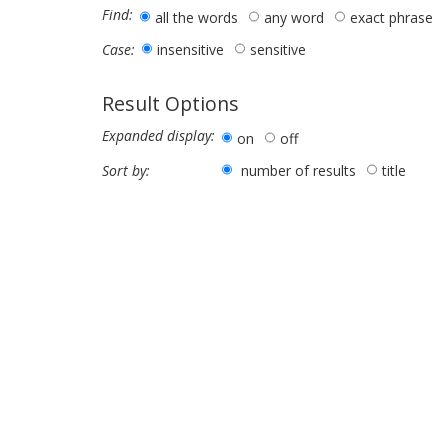
Find:
all the words
any word
exact phrase
insensitive
sensitive
Case:
Result Options
Expanded display:
on
off
number of results
title
Sort by:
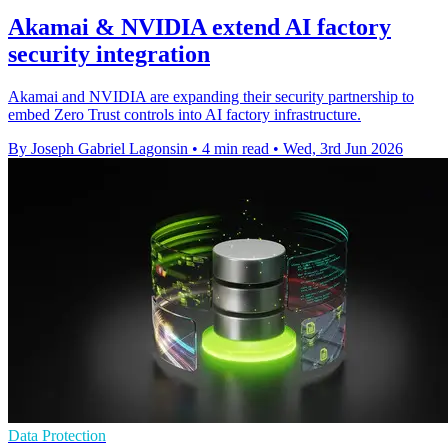
Akamai & NVIDIA extend AI factory
security integration
Akamai and NVIDIA are expanding their security partnership to
embed Zero Trust controls into AI factory infrastructure.
By Joseph Gabriel Lagonsin
•
4 min read
•
Wed, 3rd Jun 2026
Data Protection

REQUIREMENT -
Transcribe each record above exactly, leaving every picture out of the copy.

SOLUTION -
Find:
all the words
any word
exact phrase
insensitive
sensitive
Case:
Result Options
Expanded display:
on
off
number of results
title
Sort by:
Akamai & NVIDIA extend AI factory
security integration
Akamai and NVIDIA are expanding their security partnership to
embed Zero Trust controls into AI factory infrastructure.
By Joseph Gabriel Lagonsin
•
4 min read
•
Wed, 3rd Jun 2026
Data Protection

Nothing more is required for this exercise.